Context
policyengine_us_data/datasets/cps/cps.py:433-438 sets would_file_taxes_voluntarily using a flat 5% rate across all CPS tax units not taking up EITC:
voluntary_filing_rate = 0.05
rng = seeded_rng("would_file_taxes_voluntarily")
data["would_file_taxes_voluntarily"] = ~data["takes_up_eitc"] & (
rng.random(n_tax_units) < voluntary_filing_rate
)
The parameter parameters/take_up/voluntary_filing.yaml is also a single scalar.
Problem
Elective filing is not a uniform random process. PWBM (Ricco 2020, §2.3.1) notes:
The second is a probabilistic module that models elective filing among CPS records not flagged as filers in the first step. This portion is aimed primarily at selecting low-income wage earners with children, a group that generally qualifies for refundable credits such as the Earned Income Tax Credit and the Additional Child Tax Credit. The elective filing probabilities are calibrated such that the number of CPS filers by demographic group more closely matches that of the PUF.

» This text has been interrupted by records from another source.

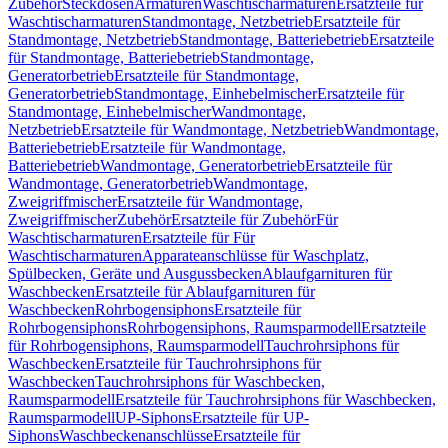
Zubehör
Steckdosen
Armaturen
Waschtischarmaturen
Ersatzteile für
Waschtischarmaturen
Standmontage, Netzbetrieb
Ersatzteile für
Standmontage, Netzbetrieb
Standmontage, Batteriebetrieb
Ersatzteile
für Standmontage, Batteriebetrieb
Standmontage,
Generatorbetrieb
Ersatzteile für Standmontage,
Generatorbetrieb
Standmontage, Einhebelmischer
Ersatzteile für
Standmontage, Einhebelmischer
Wandmontage,
Netzbetrieb
Ersatzteile für Wandmontage, Netzbetrieb
Wandmontage,
Batteriebetrieb
Ersatzteile für Wandmontage,
Batteriebetrieb
Wandmontage, Generatorbetrieb
Ersatzteile für
Wandmontage, Generatorbetrieb
Wandmontage,
Zweigriffmischer
Ersatzteile für Wandmontage,
Zweigriffmischer
Zubehör
Ersatzteile für Zubehör
Für
Waschtischarmaturen
Ersatzteile für Für
Waschtischarmaturen
Apparateanschlüsse für Waschplatz,
Spülbecken, Geräte und Ausgussbecken
Ablaufgarnituren für
Waschbecken
Ersatzteile für Ablaufgarnituren für
Waschbecken
Rohrbogensiphons
Ersatzteile für
Rohrbogensiphons
Rohrbogensiphons, Raumsparmodell
Ersatzteile
für Rohrbogensiphons, Raumsparmodell
Tauchrohrsiphons für
Waschbecken
Ersatzteile für Tauchrohrsiphons für
Waschbecken
Tauchrohrsiphons für Waschbecken,
Raumsparmodell
Ersatzteile für Tauchrohrsiphons für Waschbecken,
Raumsparmodell
UP-Siphons
Ersatzteile für UP-
Siphons
Waschbeckenanschlüsse
Ersatzteile für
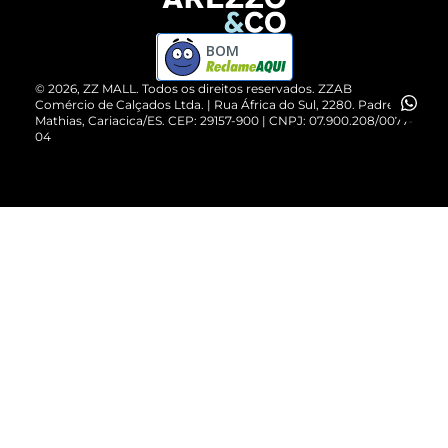
Devolução do Produto
ZZ MALL é confiável
Compre pelo WhatsApp
ZZPay
BOM
Cartão Presente
©
2026
, ZZ MALL. Todos os direitos reservados.
ZZAB
Comércio de Calçados Ltda. | Rua África do Sul, 2280. Padre
Mathias, Cariacica/ES. CEP: 29157-900 | CNPJ: 07.900.208/0077-
Vendas Corporativas
04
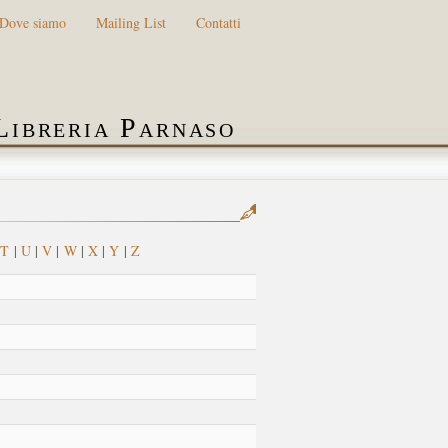
Dove siamo
Mailing List
Contatti
Libreria Parnaso
T
|
U
|
V
|
W
|
X
|
Y
|
Z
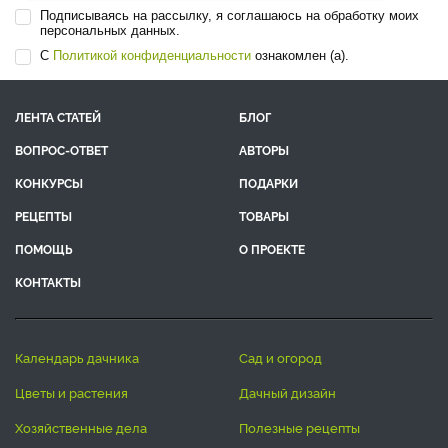
Подписываясь на рассылку, я соглашаюсь на обработку моих
персональных данных.
С
Политикой конфиденциальности
ознакомлен (а).
ЛЕНТА СТАТЕЙ
БЛОГ
ВОПРОС-ОТВЕТ
АВТОРЫ
КОНКУРСЫ
ПОДАРКИ
РЕЦЕПТЫ
ТОВАРЫ
ПОМОЩЬ
О ПРОЕКТЕ
КОНТАКТЫ
календарь дачника
сад и огород
цветы и растения
дачный дизайн
хозяйственные дела
полезные рецепты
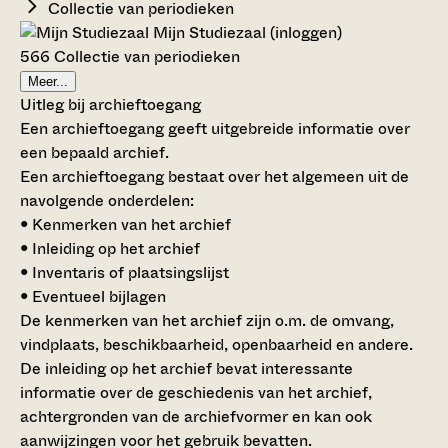
Collectie van periodieken
Mijn Studiezaal (inloggen)
566 Collectie van periodieken
Meer...
Uitleg bij archieftoegang
Een archieftoegang geeft uitgebreide informatie over
een bepaald archief.
Een archieftoegang bestaat over het algemeen uit de
navolgende onderdelen:
• Kenmerken van het archief
• Inleiding op het archief
• Inventaris of plaatsingslijst
• Eventueel bijlagen
De kenmerken van het archief zijn o.m. de omvang,
vindplaats, beschikbaarheid, openbaarheid en andere.
De inleiding op het archief bevat interessante
informatie over de geschiedenis van het archief,
achtergronden van de archiefvormer en kan ook
aanwijzingen voor het gebruik bevatten.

PE's flat 5% likely over-recruits voluntary filers from demographic groups that rarely file (high-income seniors on Social Security only, for example) and under-recruits from low-income families with children who systematically file to claim refundable credits.
Since PE separately handles EITC take-up, the remaining elective-filer population is mostly:
- ACTC claimants (filing even without sufficient EITC)
- state refundable credit claimants
- filers recovering over-withheld wages
- voluntary filers for non-refund reasons (habit, documentation, state requirement)
These populations are not uniformly distributed across demographics.
Proposal
Replace the flat rate with a probability conditioned on:
- presence of children under 17
- wage income bracket (especially sub-$30k)
- withholding-likely employment status (W-2 wages present vs. 1099/self-employed only)
- age bracket (young-adult filers claiming back taxes vs. elderly non-filers)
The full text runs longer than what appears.